When they define a “cultured person,” they first of all mean the following: does a person comply with the rules and generally accepted models of norms of behavior in society - a sort of philistine code of honor. In principle, this is where the “responsibilities” of a “cultured person” for society end.

It is important for society that human behavior is determined by the framework of decency and the law. Society, in principle, is ready to agree that alone with himself or with his family a person can be whatever he wants, but when he leaves the door of his home, a cultured person should have a switch to turn on norms and self-control.

That is, in the philistine consciousness, the concept of a cultured person is a well-mannered person who observes rituals and etiquette: “in front of strangers,” “in public,” “in society.” If a person who masters all forms of etiquette also higher education is present, then, as a rule, such a person rises in social status from the level of a simply cultured person to the level of an “intelligent person.”

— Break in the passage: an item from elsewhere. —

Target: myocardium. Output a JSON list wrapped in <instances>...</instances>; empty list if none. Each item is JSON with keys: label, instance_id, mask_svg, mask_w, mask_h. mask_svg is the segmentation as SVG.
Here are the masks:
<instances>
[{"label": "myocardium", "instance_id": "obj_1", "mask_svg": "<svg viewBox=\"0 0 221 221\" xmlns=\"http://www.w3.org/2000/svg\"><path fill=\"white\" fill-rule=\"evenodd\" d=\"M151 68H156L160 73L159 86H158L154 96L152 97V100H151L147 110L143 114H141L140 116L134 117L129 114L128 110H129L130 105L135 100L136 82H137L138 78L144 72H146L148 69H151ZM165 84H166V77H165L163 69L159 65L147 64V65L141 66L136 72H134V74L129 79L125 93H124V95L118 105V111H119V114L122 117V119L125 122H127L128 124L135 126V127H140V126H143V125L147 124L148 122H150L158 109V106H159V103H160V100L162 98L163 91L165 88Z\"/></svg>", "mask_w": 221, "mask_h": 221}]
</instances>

The behavior of a person “behind the door” is taken into account in in this case not acceptable. “Behind the door” you can belch and pick your nose, yell and bully your household, or anonymously troll evil on the Internet, even if not for money, but only at the call of a “rushing soul.” But if such an individual gives up his seat to an old lady in public transport or holds the elevator door for a neighbor, that’s it – he is guaranteed the status of a cultured person.

Even at the beginning of the nineteenth century, the word “culture” referred more to agricultural science than to extrapolate to man. The word itself appeared in the Age of Enlightenment - at the end of the 18th century, but it took root gradually and for quite a long time. In Europe and Russia of the 19th century they said - civilized man, meaning approximately what is now included in the concept of a cultured person. Back in the early 30s of the last century Dictionary Ushakova interpreted the concept of “cultured person” as a “cultivated” person. Only in connection with global urbanization, when a separate “ urban culture“In contrast to nature, the concepts of civilized and cultural began to blur. By the way, “cultural” epithets began to be added, forming phrases: cultural revolution, cultural level, cultural connections, a cultured person, i.e., an indicator of certain achievements, the development of progress and personality.

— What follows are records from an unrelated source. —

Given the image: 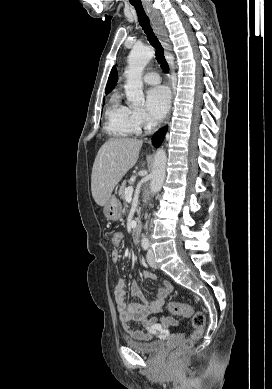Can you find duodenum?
<instances>
[{
  "label": "duodenum",
  "instance_id": "obj_1",
  "mask_svg": "<svg viewBox=\"0 0 272 389\" xmlns=\"http://www.w3.org/2000/svg\"><path fill=\"white\" fill-rule=\"evenodd\" d=\"M141 234V225L139 222H136L131 230V237L134 242H138L140 240Z\"/></svg>",
  "mask_w": 272,
  "mask_h": 389
}]
</instances>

Currently, linguistics interprets the word “culture” as “the volume of genetically non-inherited information transmitted in society from generation to generation.” Sociology is also ready to offer its own interpretation of the concept: “culture is a set of traditions, customs, social norms, rules governing the behavior of those who live now, and transmitted to those who will live tomorrow.”

From a philosophical point of view, according to Spengler and Toynbee, culture is only a part that makes up civilization. A cultured person is a person capable of assimilating a large number of information, analyze it, interpret it, build cause-and-effect relationships. Philosophers, of course, did not deny the role of education and self-control in the formation of a truly cultured person.

Thus, a cultured person is a person who complies with the basic norms of behavior of a civilized society, but relates himself and society only in that proportion that allows him to remain a person and individuality, and not a “cog in the system”, a “majority”, part of a “single fist” and “ one people”.